Nothing but the text of the records should come back; copy it exactly and leave the pictures out.

» **Saved entries**
= Beginning of Section =

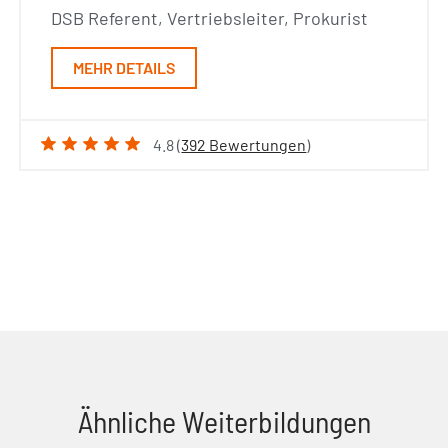
DSB Referent, Vertriebsleiter, Prokurist
MEHR DETAILS
4.8 (
392 Bewertungen
)
Ähnliche Weiterbildungen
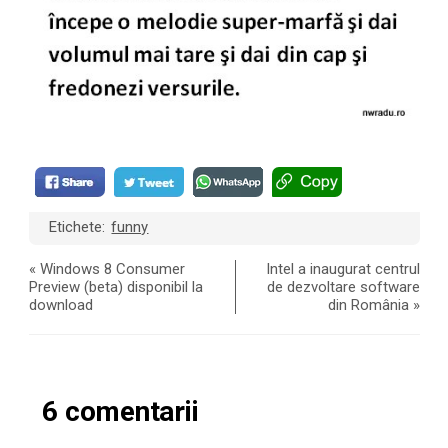
Etichete:
funny
«
Windows 8 Consumer
Intel a inaugurat centrul
Preview (beta) disponibil la
de dezvoltare software
download
din România
»
6 comentarii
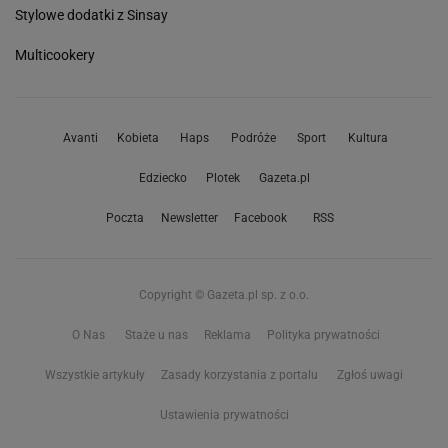
Stylowe dodatki z Sinsay
Multicookery
Avanti
Kobieta
Haps
Podróże
Sport
Kultura
Edziecko
Plotek
Gazeta.pl
Poczta
Newsletter
Facebook
RSS
Copyright © Gazeta.pl sp. z o.o.
O Nas
Staże u nas
Reklama
Polityka prywatności
Wszystkie artykuły
Zasady korzystania z portalu
Zgłoś uwagi
Ustawienia prywatności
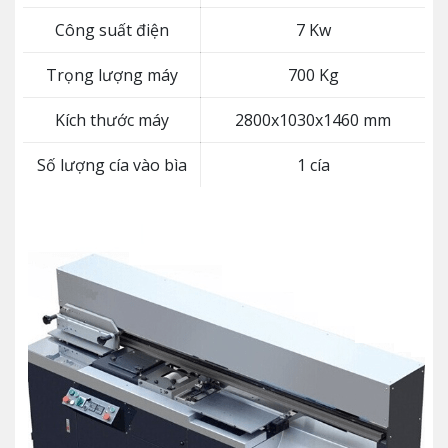
Công suất điện
7 Kw
Trọng lượng máy
700 Kg
Kích thước máy
2800x1030x1460 mm
Số lượng cía vào bìa
1 cía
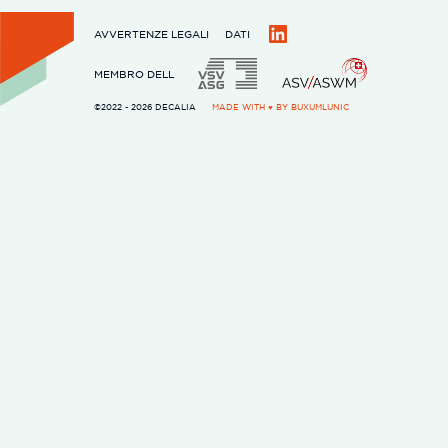
AVVERTENZE LEGALI
DATI
LinkedIn
MEMBRO DELL
©2022 - 2026 DECALIA
MADE WITH ♥ BY
BUXUMLUNIC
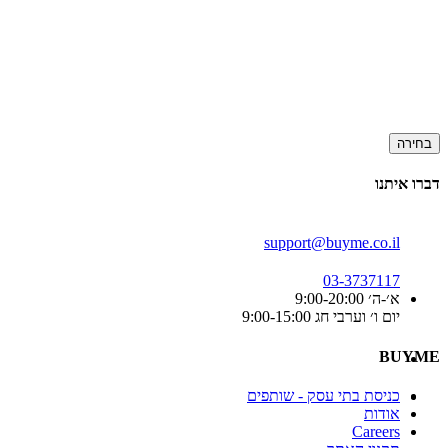
בחירה
דברו איתנו
support@buyme.co.il
03-3737117
א׳-ה׳ 9:00-20:00
יום ו׳ וערבי חג 9:00-15:00
BUYME
כניסת בתי עסק - שותפים
אודות
Careers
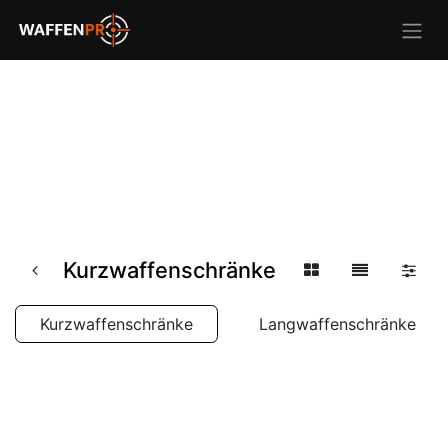
Kurzwaffenschränke
Kurzwaffenschränke
Langwaffenschränke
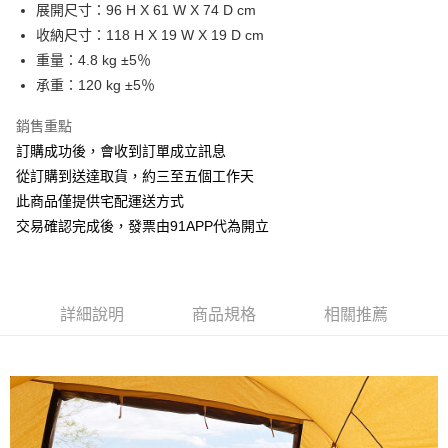
展開尺寸：96 H X 61 W X 74 D cm
華南商業銀行
彰化商業銀行
12 期 0 利率 每期
NT$240
21家銀行
合作金庫商業銀行
第一商業銀行
收納尺寸：118 H X 19 W X 19 D cm
上海商業儲蓄銀行
台北富邦商業銀行
華南商業銀行
彰化商業銀行
24 期 0 利率 每期
NT$120
20家銀行
合作金庫商業銀行
第一商業銀行
國泰世華商業銀行
兆豐國際商業銀行
重量：4.8 kg ±5％
上海商業儲蓄銀行
台北富邦商業銀行
華南商業銀行
彰化商業銀行
臺灣中小企業銀行
台中商業銀行
合作金庫商業銀行
第一商業銀行
承重：120 kg ±5％
LINE Pay
國泰世華商業銀行
兆豐國際商業銀行
上海商業儲蓄銀行
台北富邦商業銀行
匯豐（台灣）商業銀行
華泰商業銀行
華南商業銀行
彰化商業銀行
臺灣中小企業銀行
台中商業銀行
國泰世華商業銀行
兆豐國際商業銀行
聯邦商業銀行
遠東國際商業銀行
Apple Pay
上海商業儲蓄銀行
台北富邦商業銀行
銷售重點
匯豐（台灣）商業銀行
華泰商業銀行
臺灣中小企業銀行
台中商業銀行
元大商業銀行
永豐商業銀行
兆豐國際商業銀行
臺灣中小企業銀行
訂購成功後，會收到訂單成立訊息
聯邦商業銀行
遠東國際商業銀行
匯豐（台灣）商業銀行
華泰商業銀行
街口支付
玉山商業銀行
星展（台灣）商業銀行
台中商業銀行
匯豐（台灣）商業銀行
元大商業銀行
永豐商業銀行
從訂購到送達取貨，約三至五個工作天
聯邦商業銀行
遠東國際商業銀行
台新國際商業銀行
中國信託商業銀行
華泰商業銀行
聯邦商業銀行
玉山商業銀行
星展（台灣）商業銀行
悠遊付
此商品僅提供宅配運送方式
元大商業銀行
永豐商業銀行
台灣樂天信用卡公司
遠東國際商業銀行
元大商業銀行
台新國際商業銀行
中國信託商業銀行
玉山商業銀行
星展（台灣）商業銀行
交易確認完成後，發票由91APP代為開立
永豐商業銀行
玉山商業銀行
台灣樂天信用卡公司
AFTEE先享後付
台新國際商業銀行
中國信託商業銀行
星展（台灣）商業銀行
台新國際商業銀行
相關說明
台灣樂天信用卡公司
中國信託商業銀行
台灣樂天信用卡公司
【關於「AFTEE先享後付」】
ATM付款
AFTEE先享後付是「在收到商品之後才付款」的支付方式。 讓您購物簡單
詳細說明
商品規格
相關推薦
便利好安心！
１．簡單：不需註冊會員、不需綁卡、不需儲值。
運送方式
２．便利：只要手機號碼，簡訊認證，即可結帳。
３．安心：先確認商品／服務後，再付款。
宅配-滿千免運
每筆NT$70，滿NT$1,000(含以上)免運費
【「AFTEE先享後付」結帳流程】
１．於結帳方式選擇「AFTEE先享後付」後，將跳轉至「AFTEE先享後付」
海外宅配
查看運費
結帳頁面，進行簡訊認證並確認金額後，即可完成結帳。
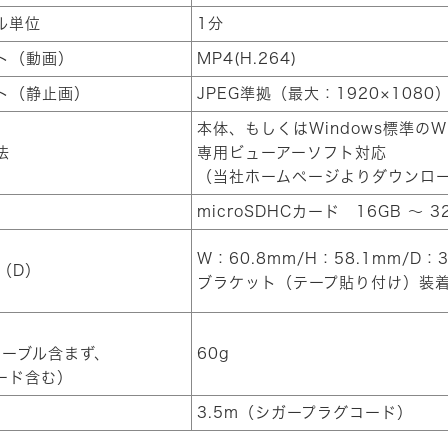
ル単位
1分
ト（動画）
MP4(H.264)
ト（静止画）
JPEG準拠（最大：1920×1080
本体、もしくはWindows標準のWind
法
専用ビューアーソフト対応
（当社ホームページよりダウンロ
microSDHCカード 16GB ～ 3
W：60.8mm/H：58.1mm/D：3
（D）
ブラケット（テープ貼り付け）装着
ケーブル含まず、
60g
カード含む）
3.5m（シガープラグコード）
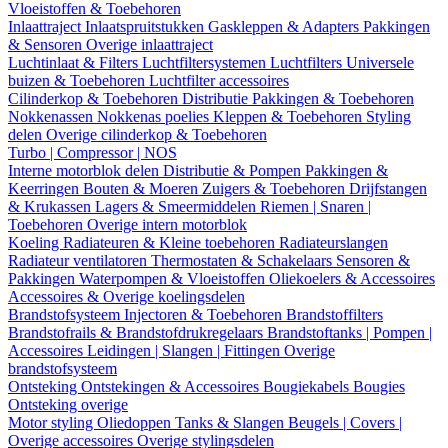
Vloeistoffen & Toebehoren
Inlaattraject
Inlaatspruitstukken
Gaskleppen & Adapters
Pakkingen
& Sensoren
Overige inlaattraject
Luchtinlaat & Filters
Luchtfiltersystemen
Luchtfilters
Universele
buizen & Toebehoren
Luchtfilter accessoires
Cilinderkop & Toebehoren
Distributie
Pakkingen & Toebehoren
Nokkenassen
Nokkenas poelies
Kleppen & Toebehoren
Styling
delen
Overige cilinderkop & Toebehoren
Turbo | Compressor | NOS
Interne motorblok delen
Distributie & Pompen
Pakkingen &
Keerringen
Bouten & Moeren
Zuigers & Toebehoren
Drijfstangen
& Krukassen
Lagers & Smeermiddelen
Riemen | Snaren |
Toebehoren
Overige intern motorblok
Koeling
Radiateuren & Kleine toebehoren
Radiateurslangen
Radiateur ventilatoren
Thermostaten & Schakelaars
Sensoren &
Pakkingen
Waterpompen & Vloeistoffen
Oliekoelers & Accessoires
Accessoires & Overige koelingsdelen
Brandstofsysteem
Injectoren & Toebehoren
Brandstoffilters
Brandstofrails & Brandstofdrukregelaars
Brandstoftanks | Pompen |
Accessoires
Leidingen | Slangen | Fittingen
Overige
brandstofsysteem
Ontsteking
Ontstekingen & Accessoires
Bougiekabels
Bougies
Ontsteking overige
Motor styling
Oliedoppen
Tanks & Slangen
Beugels | Covers |
Overige accessoires
Overige stylingsdelen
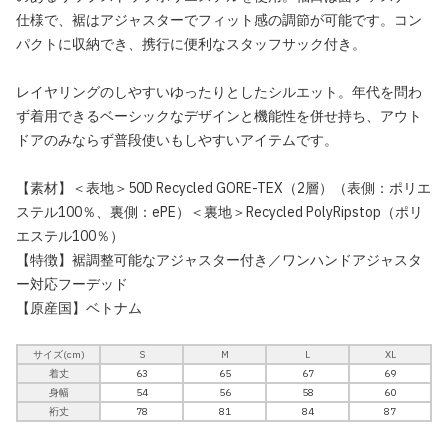
仕様で、裾はアジャスターでフィット感の調節が可能です。コン
パクトに収納でき、携行に便利なスタッフサック付き。
レイヤリングのしやすいゆったりとしたシルエット。年代を問わ
ず着用できるベーシックなデザインと機能性を併せ持ち、アウト
ドアのみならず普段使いもしやすいアイテムです。
【素材】＜表地＞50D Recycled GORE-TEX（2層）（表側：ポリエ
ステル100％、裏側：ePE）＜裏地＞Recycled PolyRipstop（ポリ
エステル100％）
【特徴】裾調整可能なアジャスター付き／ワンハンドアジャスタ
ー対応フーデッド
【原産国】ベトナム
サイズ(cm)
S
M
L
XL
着丈
63
65
67
69
身幅
54
56
58
60
裄丈
78
81
84
87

= End of Section =

» **ANSWER**
DSB Referent, Vertriebsleiter, Prokurist
MEHR DETAILS
4.8 (
392 Bewertungen
)
Ähnliche Weiterbildungen
Etichete:
funny
«
Windows 8 Consumer
Intel a inaugurat centrul
Preview (beta) disponibil la
de dezvoltare software
download
din România
»
6 comentarii
Stylowe dodatki z Sinsay
Multicookery
Avanti
Kobieta
Haps
Podróże
Sport
Kultura
Edziecko
Plotek
Gazeta.pl
Poczta
Newsletter
Facebook
RSS
Copyright © Gazeta.pl sp. z o.o.
O Nas
Staże u nas
Reklama
Polityka prywatności
Wszystkie artykuły
Zasady korzystania z portalu
Zgłoś uwagi
Ustawienia prywatności
Công suất điện
7 Kw
Trọng lượng máy
700 Kg
Kích thước máy
2800x1030x1460 mm
Số lượng cía vào bìa
1 cía
AVVERTENZE LEGALI
DATI
LinkedIn
MEMBRO DELL
©2022 - 2026 DECALIA
MADE WITH ♥ BY
BUXUMLUNIC
בחירה
דברו איתנו
support@buyme.co.il
03-3737117
א׳-ה׳ 9:00-20:00
יום ו׳ וערבי חג 9:00-15:00
BUYME
כניסת בתי עסק - שותפים
אודות
Careers
Kurzwaffenschränke
Kurzwaffenschränke
Langwaffenschränke
展開尺寸：96 H X 61 W X 74 D cm
華南商業銀行
彰化商業銀行
12 期 0 利率 每期
NT$240
21家銀行
合作金庫商業銀行
第一商業銀行
收納尺寸：118 H X 19 W X 19 D cm
上海商業儲蓄銀行
台北富邦商業銀行
華南商業銀行
彰化商業銀行
24 期 0 利率 每期
NT$120
20家銀行
合作金庫商業銀行
第一商業銀行
國泰世華商業銀行
兆豐國際商業銀行
重量：4.8 kg ±5％
上海商業儲蓄銀行
台北富邦商業銀行
華南商業銀行
彰化商業銀行
臺灣中小企業銀行
台中商業銀行
合作金庫商業銀行
第一商業銀行
承重：120 kg ±5％
LINE Pay
國泰世華商業銀行
兆豐國際商業銀行
上海商業儲蓄銀行
台北富邦商業銀行
匯豐（台灣）商業銀行
華泰商業銀行
華南商業銀行
彰化商業銀行
臺灣中小企業銀行
台中商業銀行
國泰世華商業銀行
兆豐國際商業銀行
聯邦商業銀行
遠東國際商業銀行
Apple Pay
上海商業儲蓄銀行
台北富邦商業銀行
銷售重點
匯豐（台灣）商業銀行
華泰商業銀行
臺灣中小企業銀行
台中商業銀行
元大商業銀行
永豐商業銀行
兆豐國際商業銀行
臺灣中小企業銀行
訂購成功後，會收到訂單成立訊息
聯邦商業銀行
遠東國際商業銀行
匯豐（台灣）商業銀行
華泰商業銀行
街口支付
玉山商業銀行
星展（台灣）商業銀行
台中商業銀行
匯豐（台灣）商業銀行
元大商業銀行
永豐商業銀行
從訂購到送達取貨，約三至五個工作天
聯邦商業銀行
遠東國際商業銀行
台新國際商業銀行
中國信託商業銀行
華泰商業銀行
聯邦商業銀行
玉山商業銀行
星展（台灣）商業銀行
悠遊付
此商品僅提供宅配運送方式
元大商業銀行
永豐商業銀行
台灣樂天信用卡公司
遠東國際商業銀行
元大商業銀行
台新國際商業銀行
中國信託商業銀行
玉山商業銀行
星展（台灣）商業銀行
交易確認完成後，發票由91APP代為開立
永豐商業銀行
玉山商業銀行
台灣樂天信用卡公司
AFTEE先享後付
台新國際商業銀行
中國信託商業銀行
星展（台灣）商業銀行
台新國際商業銀行
相關說明
台灣樂天信用卡公司
中國信託商業銀行
台灣樂天信用卡公司
【關於「AFTEE先享後付」】
ATM付款
AFTEE先享後付是「在收到商品之後才付款」的支付方式。 讓您購物簡單
詳細說明
商品規格
相關推薦
便利好安心！
１．簡單：不需註冊會員、不需綁卡、不需儲值。
運送方式
２．便利：只要手機號碼，簡訊認證，即可結帳。
３．安心：先確認商品／服務後，再付款。
宅配-滿千免運
每筆NT$70，滿NT$1,000(含以上)免運費
【「AFTEE先享後付」結帳流程】
１．於結帳方式選擇「AFTEE先享後付」後，將跳轉至「AFTEE先享後付」
海外宅配
查看運費
結帳頁面，進行簡訊認證並確認金額後，即可完成結帳。
ル単位
1分
ト（動画）
MP4(H.264)
ト（静止画）
JPEG準拠（最大：1920×1080
本体、もしくはWindows標準のWind
法
専用ビューアーソフト対応
（当社ホームページよりダウンロ
microSDHCカード 16GB ～ 3
W：60.8mm/H：58.1mm/D：3
（D）
ブラケット（テープ貼り付け）装着
ケーブル含まず、
60g
カード含む）
3.5m（シガープラグコード）
Vloeistoffen & Toebehoren
Inlaattraject
Inlaatspruitstukken
Gaskleppen & Adapters
Pakkingen
& Sensoren
Overige inlaattraject
Luchtinlaat & Filters
Luchtfiltersystemen
Luchtfilters
Universele
buizen & Toebehoren
Luchtfilter accessoires
Cilinderkop & Toebehoren
Distributie
Pakkingen & Toebehoren
Nokkenassen
Nokkenas poelies
Kleppen & Toebehoren
Styling
delen
Overige cilinderkop & Toebehoren
Turbo | Compressor | NOS
Interne motorblok delen
Distributie & Pompen
Pakkingen &
Keerringen
Bouten & Moeren
Zuigers & Toebehoren
Drijfstangen
& Krukassen
Lagers & Smeermiddelen
Riemen | Snaren |
Toebehoren
Overige intern motorblok
Koeling
Radiateuren & Kleine toebehoren
Radiateurslangen
Radiateur ventilatoren
Thermostaten & Schakelaars
Sensoren &
Pakkingen
Waterpompen & Vloeistoffen
Oliekoelers & Accessoires
Accessoires & Overige koelingsdelen
Brandstofsysteem
Injectoren & Toebehoren
Brandstoffilters
Brandstofrails & Brandstofdrukregelaars
Brandstoftanks | Pompen |
Accessoires
Leidingen | Slangen | Fittingen
Overige
brandstofsysteem
Ontsteking
Ontstekingen & Accessoires
Bougiekabels
Bougies
Ontsteking overige
Motor styling
Oliedoppen
Tanks & Slangen
Beugels | Covers |
Overige accessoires
Overige stylingsdelen
仕様で、裾はアジャスターでフィット感の調節が可能です。コン
パクトに収納でき、携行に便利なスタッフサック付き。
レイヤリングのしやすいゆったりとしたシルエット。年代を問わ
ず着用できるベーシックなデザインと機能性を併せ持ち、アウト
ドアのみならず普段使いもしやすいアイテムです。
【素材】＜表地＞50D Recycled GORE-TEX（2層）（表側：ポリエ
ステル100％、裏側：ePE）＜裏地＞Recycled PolyRipstop（ポリ
エステル100％）
【特徴】裾調整可能なアジャスター付き／ワンハンドアジャスタ
ー対応フーデッド
【原産国】ベトナム
サイズ(cm)
S
M
L
XL
着丈
63
65
67
69
身幅
54
56
58
60
裄丈
78
81
84
87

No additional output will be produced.